▶ _Work order_:
The full listing, start to finish: write it out again exactly.

▶ _Supplied data_:
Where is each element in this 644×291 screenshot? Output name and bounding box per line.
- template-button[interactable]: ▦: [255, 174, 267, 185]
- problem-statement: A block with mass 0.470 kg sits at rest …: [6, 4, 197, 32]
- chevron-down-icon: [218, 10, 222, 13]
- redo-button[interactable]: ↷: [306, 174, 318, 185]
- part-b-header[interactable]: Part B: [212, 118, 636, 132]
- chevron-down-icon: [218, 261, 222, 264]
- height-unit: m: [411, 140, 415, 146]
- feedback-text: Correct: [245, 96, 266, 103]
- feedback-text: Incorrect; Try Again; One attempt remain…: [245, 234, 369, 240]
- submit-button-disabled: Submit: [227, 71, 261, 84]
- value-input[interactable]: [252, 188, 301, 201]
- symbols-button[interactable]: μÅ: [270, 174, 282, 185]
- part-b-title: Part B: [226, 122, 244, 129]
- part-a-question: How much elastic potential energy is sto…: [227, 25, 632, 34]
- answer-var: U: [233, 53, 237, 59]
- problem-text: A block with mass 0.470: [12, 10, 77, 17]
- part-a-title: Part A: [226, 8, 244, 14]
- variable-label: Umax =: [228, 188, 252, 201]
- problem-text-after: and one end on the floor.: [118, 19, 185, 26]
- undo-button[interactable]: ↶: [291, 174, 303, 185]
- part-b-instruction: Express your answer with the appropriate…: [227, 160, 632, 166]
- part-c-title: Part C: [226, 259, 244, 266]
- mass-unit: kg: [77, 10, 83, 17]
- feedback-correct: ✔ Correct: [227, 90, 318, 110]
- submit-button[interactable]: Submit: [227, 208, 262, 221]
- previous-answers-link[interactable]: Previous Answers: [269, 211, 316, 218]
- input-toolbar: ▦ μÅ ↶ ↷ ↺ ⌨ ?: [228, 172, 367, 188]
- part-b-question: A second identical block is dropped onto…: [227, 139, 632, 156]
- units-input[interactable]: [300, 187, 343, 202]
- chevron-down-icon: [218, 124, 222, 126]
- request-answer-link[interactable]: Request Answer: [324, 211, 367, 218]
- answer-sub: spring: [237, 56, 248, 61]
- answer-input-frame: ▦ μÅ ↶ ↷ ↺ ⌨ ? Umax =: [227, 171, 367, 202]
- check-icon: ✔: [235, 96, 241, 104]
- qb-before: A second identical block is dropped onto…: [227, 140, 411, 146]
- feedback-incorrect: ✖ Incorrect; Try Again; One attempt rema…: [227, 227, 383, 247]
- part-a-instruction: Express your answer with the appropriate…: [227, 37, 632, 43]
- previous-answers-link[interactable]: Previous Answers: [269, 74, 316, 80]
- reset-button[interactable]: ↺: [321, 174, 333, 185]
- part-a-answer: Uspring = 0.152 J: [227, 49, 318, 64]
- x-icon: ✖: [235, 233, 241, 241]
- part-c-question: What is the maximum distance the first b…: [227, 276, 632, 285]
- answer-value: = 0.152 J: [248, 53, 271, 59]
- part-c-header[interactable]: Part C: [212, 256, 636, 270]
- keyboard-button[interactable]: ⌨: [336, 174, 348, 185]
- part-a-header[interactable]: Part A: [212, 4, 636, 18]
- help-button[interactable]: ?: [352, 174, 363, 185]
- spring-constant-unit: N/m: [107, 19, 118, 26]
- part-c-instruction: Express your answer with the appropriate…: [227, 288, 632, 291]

▶ _Answer to the exercise_:
Where is each element in this 644×291 screenshot? Output name and bounding box per line.
- template-button[interactable]: ▦: [255, 174, 267, 185]
- problem-statement: A block with mass 0.470 kg sits at rest …: [6, 4, 197, 32]
- chevron-down-icon: [218, 10, 222, 13]
- redo-button[interactable]: ↷: [306, 174, 318, 185]
- part-b-header[interactable]: Part B: [212, 118, 636, 132]
- chevron-down-icon: [218, 261, 222, 264]
- height-unit: m: [411, 140, 415, 146]
- feedback-text: Correct: [245, 96, 266, 103]
- feedback-text: Incorrect; Try Again; One attempt remain…: [245, 234, 369, 240]
- submit-button-disabled: Submit: [227, 71, 261, 84]
- value-input[interactable]: [252, 188, 301, 201]
- symbols-button[interactable]: μÅ: [270, 174, 282, 185]
- part-b-title: Part B: [226, 122, 244, 129]
- part-a-question: How much elastic potential energy is sto…: [227, 25, 632, 34]
- answer-var: U: [233, 53, 237, 59]
- problem-text: A block with mass 0.470: [12, 10, 77, 17]
- part-a-title: Part A: [226, 8, 244, 14]
- variable-label: Umax =: [228, 188, 252, 201]
- problem-text-after: and one end on the floor.: [118, 19, 185, 26]
- undo-button[interactable]: ↶: [291, 174, 303, 185]
- part-b-instruction: Express your answer with the appropriate…: [227, 160, 632, 166]
- part-c-title: Part C: [226, 259, 244, 266]
- mass-unit: kg: [77, 10, 83, 17]
- feedback-correct: ✔ Correct: [227, 90, 318, 110]
- submit-button[interactable]: Submit: [227, 208, 262, 221]
- previous-answers-link[interactable]: Previous Answers: [269, 211, 316, 218]
- input-toolbar: ▦ μÅ ↶ ↷ ↺ ⌨ ?: [228, 172, 367, 188]
- part-b-question: A second identical block is dropped onto…: [227, 139, 632, 156]
- units-input[interactable]: [300, 187, 343, 202]
- chevron-down-icon: [218, 124, 222, 126]
- request-answer-link[interactable]: Request Answer: [324, 211, 367, 218]
- answer-sub: spring: [237, 56, 248, 61]
- answer-input-frame: ▦ μÅ ↶ ↷ ↺ ⌨ ? Umax =: [227, 171, 367, 202]
- check-icon: ✔: [235, 96, 241, 104]
- qb-before: A second identical block is dropped onto…: [227, 140, 411, 146]
- feedback-incorrect: ✖ Incorrect; Try Again; One attempt rema…: [227, 227, 383, 247]
- part-a-instruction: Express your answer with the appropriate…: [227, 37, 632, 43]
- previous-answers-link[interactable]: Previous Answers: [269, 74, 316, 80]
- reset-button[interactable]: ↺: [321, 174, 333, 185]
- part-a-answer: Uspring = 0.152 J: [227, 49, 318, 64]
- x-icon: ✖: [235, 233, 241, 241]
- part-c-question: What is the maximum distance the first b…: [227, 276, 632, 285]
- answer-value: = 0.152 J: [248, 53, 271, 59]
- part-c-header[interactable]: Part C: [212, 256, 636, 270]
- keyboard-button[interactable]: ⌨: [336, 174, 348, 185]
- part-a-header[interactable]: Part A: [212, 4, 636, 18]
- help-button[interactable]: ?: [352, 174, 363, 185]
- spring-constant-unit: N/m: [107, 19, 118, 26]
- part-c-instruction: Express your answer with the appropriate…: [227, 288, 632, 291]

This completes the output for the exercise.